No livro Memórias de um suicida, de Yvonne do Amaral Pereira, conhecemos a história de Camilo Cândido Botelho, cuja cegueira material, originada de um tresloucado suicídio o auxiliou na descoberta de uma outra realidade desconhecida, a cegueira física lhe abriu caminho para compreender realidades que até então eram por eles desconhecidas. A cegueira espiritual, como nos mostra a obra, era intensa em todos aqueles que, como Camilo, eram conhecidos como intelectuais e conhecedores de ciência e da racionalidade, mas na verdade, eram cegos sobre as mais importantes da realidade, a realidade da vida.

A cegueira física é uma das maiores dificuldades e desafios pelas quais um indivíduo pode passar, sua incapacidade de enxergar pelas vias físicas o leva a desenvolver outras habilidades para construir sua sobrevivência cotidiana, uma limitação o leva a evoluir espiritualmente, contribuindo imensamente para o desenvolvimento do espírito, dando-lhe suportes muitas vezes inimagináveis para pessoas que apresentam seu aparelho visual considerado normal, nestes casos percebemos a superação do indivíduo, seu crescimento e seu desenvolvimento.

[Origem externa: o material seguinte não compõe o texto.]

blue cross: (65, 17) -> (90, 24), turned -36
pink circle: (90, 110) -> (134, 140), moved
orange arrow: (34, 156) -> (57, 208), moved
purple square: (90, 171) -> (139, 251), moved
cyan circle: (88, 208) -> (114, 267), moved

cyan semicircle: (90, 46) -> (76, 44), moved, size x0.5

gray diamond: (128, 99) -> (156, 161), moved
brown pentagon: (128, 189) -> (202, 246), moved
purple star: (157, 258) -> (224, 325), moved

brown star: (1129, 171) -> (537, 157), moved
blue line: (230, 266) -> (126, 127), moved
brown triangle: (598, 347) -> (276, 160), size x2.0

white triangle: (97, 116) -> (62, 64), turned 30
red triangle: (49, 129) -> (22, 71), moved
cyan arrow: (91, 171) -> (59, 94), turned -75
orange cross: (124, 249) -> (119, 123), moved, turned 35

Como nos diz Divaldo Pereira Franco no livro Ilumina-te, ditado pelo espírito Joanna de Angelis, “a cegueira física é uma dificuldade pessoal dentro do esquema da Lei de Causa e Efeito, constituindo um drama interior doloroso, facultando a alguns Espíritos resignados a conquista da iluminação pessoal, não se lhe tornando, de forma alguma, razão de desgraça ou de infelicidade. Antes, pelo contrário, não são poucos aqueles que conseguem superá-la, trabalhando eficazmente em benefício próprio graças aos inestimáveis serviços que realiza”. Na obra, o autor destaca a figura extraordinária da americana Hellen Keller, que se tornou uma verdadeira missionária do bem, da sabedoria e do amor, embora os limites da visão, da audição e da fala.

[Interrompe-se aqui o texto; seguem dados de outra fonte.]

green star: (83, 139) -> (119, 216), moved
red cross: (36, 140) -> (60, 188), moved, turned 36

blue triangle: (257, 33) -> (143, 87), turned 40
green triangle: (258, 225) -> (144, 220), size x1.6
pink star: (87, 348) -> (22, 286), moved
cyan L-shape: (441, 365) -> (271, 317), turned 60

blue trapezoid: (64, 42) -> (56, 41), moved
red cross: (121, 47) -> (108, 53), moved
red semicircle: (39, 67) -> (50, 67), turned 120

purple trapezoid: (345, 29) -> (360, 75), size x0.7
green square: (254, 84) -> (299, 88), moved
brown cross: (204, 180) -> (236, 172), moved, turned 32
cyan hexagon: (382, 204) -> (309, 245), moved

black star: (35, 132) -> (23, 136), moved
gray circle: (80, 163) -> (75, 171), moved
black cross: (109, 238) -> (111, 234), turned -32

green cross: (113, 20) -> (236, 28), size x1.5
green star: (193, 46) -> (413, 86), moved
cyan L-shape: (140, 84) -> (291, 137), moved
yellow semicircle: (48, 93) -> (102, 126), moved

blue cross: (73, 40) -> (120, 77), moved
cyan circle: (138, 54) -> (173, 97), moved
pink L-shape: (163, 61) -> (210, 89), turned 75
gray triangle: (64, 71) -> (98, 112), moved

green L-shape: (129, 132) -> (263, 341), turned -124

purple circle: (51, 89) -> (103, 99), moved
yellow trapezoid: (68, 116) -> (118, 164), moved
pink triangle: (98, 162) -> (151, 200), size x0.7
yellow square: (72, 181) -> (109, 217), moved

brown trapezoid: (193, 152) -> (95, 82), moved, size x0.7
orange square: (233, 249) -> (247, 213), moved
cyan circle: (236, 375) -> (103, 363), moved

Muitos indivíduos considerados normais, detentoras de uma ampla capacidade de enxergar os movimentos humanos, as cores e os objetos, podem ser descritos como cegos de realidades imateriais. Muitas destas pessoas vivem a reclamar, invejando a vida de outras pessoas, lastimando por dificuldades passageiras e colocando a culpa de suas desditas em terceiros, estes sim são os verdadeiros culpados pelos seus desequilíbrios e por suas quedas, com estas atitudes estão se condenando a viver uma vida medíocre, sem progresso intelectual, elevação espiritual e com graves sequelas éticas e morais.

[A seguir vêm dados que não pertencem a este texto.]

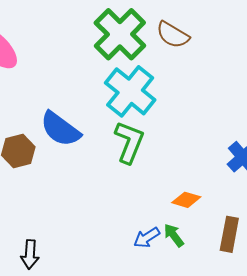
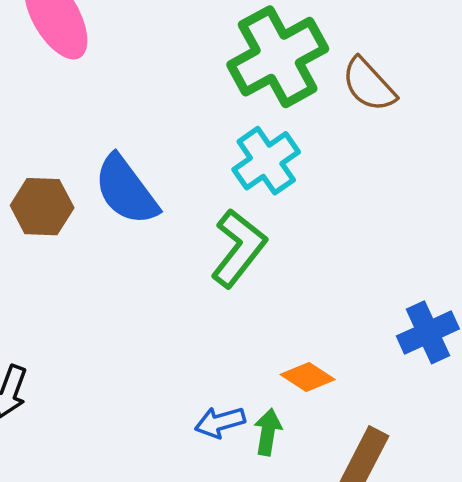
cyan cross: (130, 91) -> (266, 161), size x0.7
green arrow: (174, 235) -> (268, 432), turned 30

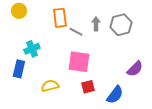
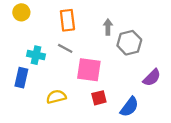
gray hexagon: (121, 25) -> (129, 43), moved
gray line: (76, 32) -> (65, 48), moved
cyan cross: (32, 49) -> (36, 55), turned 35

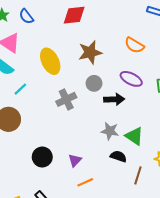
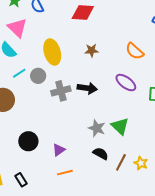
brown star: (90, 52) -> (92, 50), size x0.6
gray circle: (94, 83) -> (38, 76), moved
black arrow: (114, 99) -> (87, 88), moved
green triangle: (134, 136) -> (120, 126), moved
brown line: (138, 175) -> (121, 162), moved

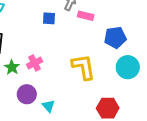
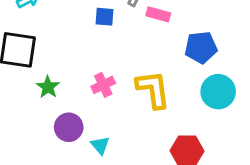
pink cross: (35, 63) -> (103, 85), moved

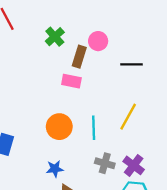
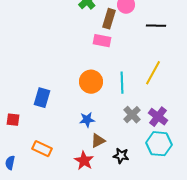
gray cross: (105, 163) -> (132, 115), turned 30

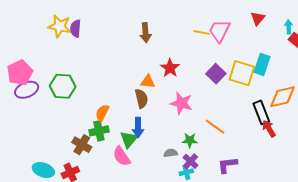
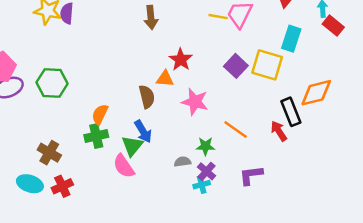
cyan rectangle: (262, 64) -> (291, 39), moved
orange triangle: (148, 82) -> (165, 79), moved
blue arrow: (138, 128) -> (143, 131), turned -30
red arrow: (269, 129) -> (279, 131), moved
brown cross: (82, 145) -> (49, 153), moved

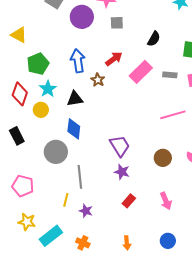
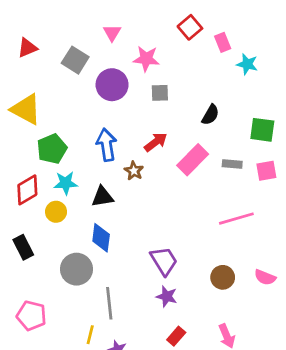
yellow triangle: (19, 35) -> (26, 109), size x1.4
cyan star: (48, 89) -> (66, 183), turned 30
red diamond: (20, 94) -> (27, 190), turned 40

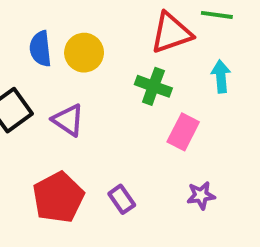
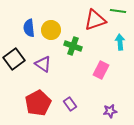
green cross: (153, 86) -> (73, 46), moved
purple star: (201, 195) -> (110, 111), moved

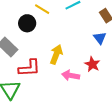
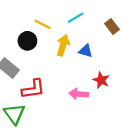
blue triangle: (100, 38) -> (86, 51), moved, turned -32
yellow arrow: (56, 54) -> (63, 45), moved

A Doutrina dos Espíritos insiste em mostrar para os indivíduos uma realidade diferente, nos mostra a reencarnação como instrumento para compreender a justiça de Deus, nos mostra a inexistência da morte, a pluralidade das existências e nos ensina que não existe vítima, somos todos culpados e muito culpados, nestas vivências nos deparamos com crimes e violências, matamos, roubamos e fomos desonestos, apanhamos e revidamos, xingamos e fomos xingados, agredimos e fomos asperamente agredidos e ainda, muitas vezes, nos colocamos como vítimas e nos acreditamos verdadeiros. Muitas pessoas nos indagam sobre o porque das dificuldades, perguntam quais os motivos das aflições e querem respostas imediatas, acreditando que estes questionamentos devem ser respondidos por outras pessoas e se esquecem que as vivências são nossas, as dores são nossas, o passado é uma herança individual e as respostas para nossas aflições estão no nosso íntimo e para encontrar estas respostas devemos mergulhar em nossos sentimentos e desejos e, com isso, descobriremos nossas desditas. Neste mergulho interior, devemos destacar, que vamos descobrir coisas ainda escondidas e vamos nos deparar com sequelas de nossos gestos, de nossos atos e de nossas atitudes, se somos difíceis de compreensão na atualidade, imagina como éramos a alguns séculos anteriormente.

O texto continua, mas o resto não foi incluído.